Me imagino que al comisario y al director general de turno eso se la trae al pairo, pero a mí no me cabe en la cabeza que en pleno siglo XXI haya que helarse en la calle en pleno invierno, bajar la productividad o perderse contenidos académicos para cumplir con una obligación cívica. Y eso, en la séptima u octava potencia económica del mundo. Puede que al comisario y al director general ni les haga cosquillas, pero, si yo fuera el ministro Rubalcaba, se me caería la cara de vergüenza.

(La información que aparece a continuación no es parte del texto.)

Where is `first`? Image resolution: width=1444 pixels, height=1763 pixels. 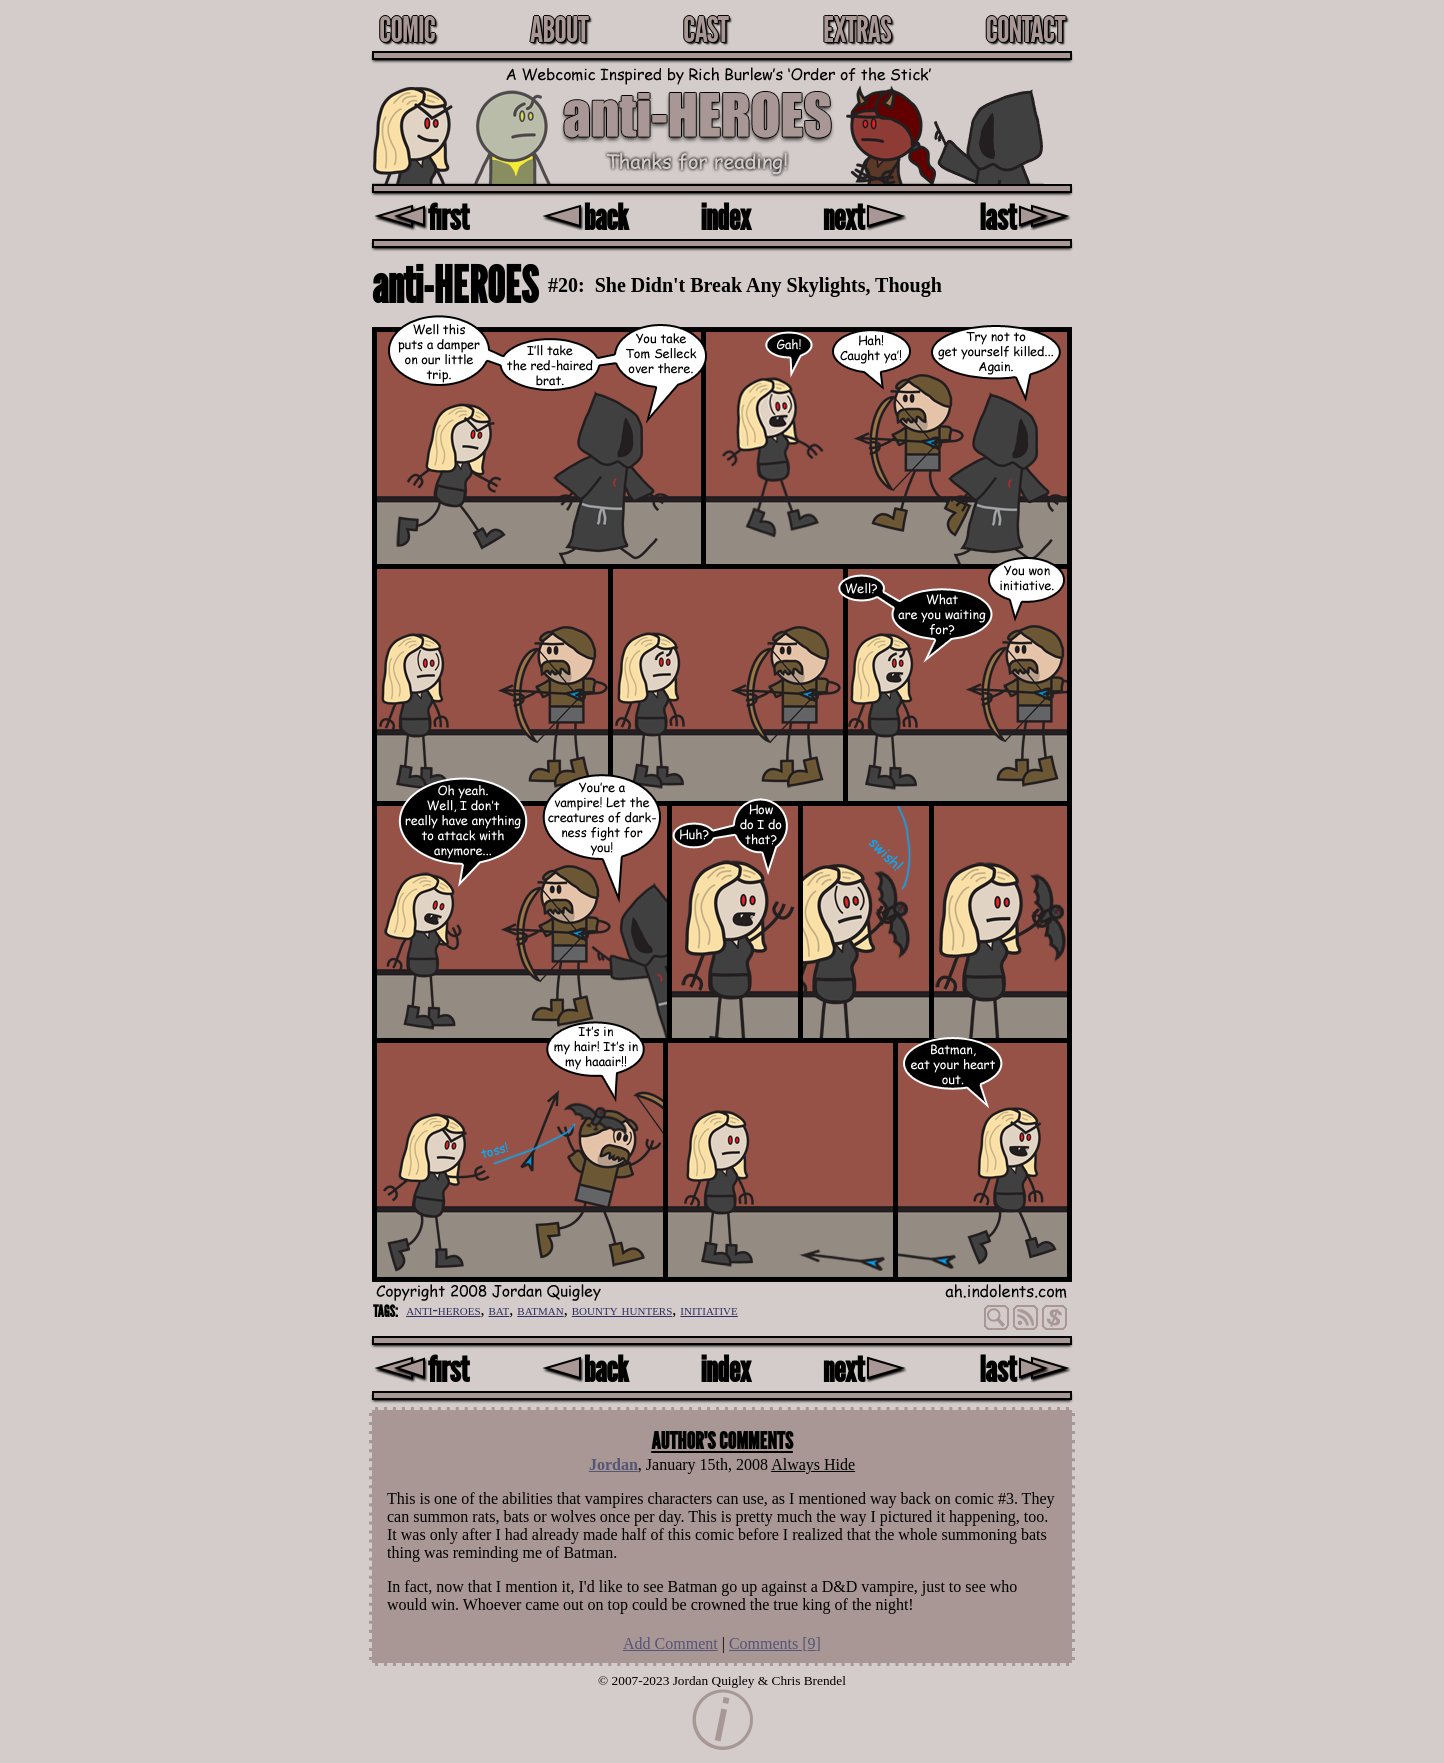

¿Y qué haría yo? Pues lo mismo que han hecho en muchos sitios, que no en todos, la Seguridad Social y la Administración Tributaria: usar la informática con raciocinio e introducir el sistema de citas concertadas. Yo quiero hacerme el pasaporte y tramitar el DNI de mis hijos, pues presento una solicitud vía Internet o por teléfono, una vez tengo todos los papeles necesarios para ello, y se me da día y hora para atenderme. Llego puntual, tramito mi documentación en unos minutos, pago mis tasas y a otra cosa mariposa. Sin largas colas de personas nerviosas en las puertas de las comisarías, sin salas de espera atestadas, sin pérdidas de productividad y de escuela. Es una idea, y la vendo gratis (ni se imaginan lo que cobrará el asesor que les explique a los de Interior cómo hacerlo).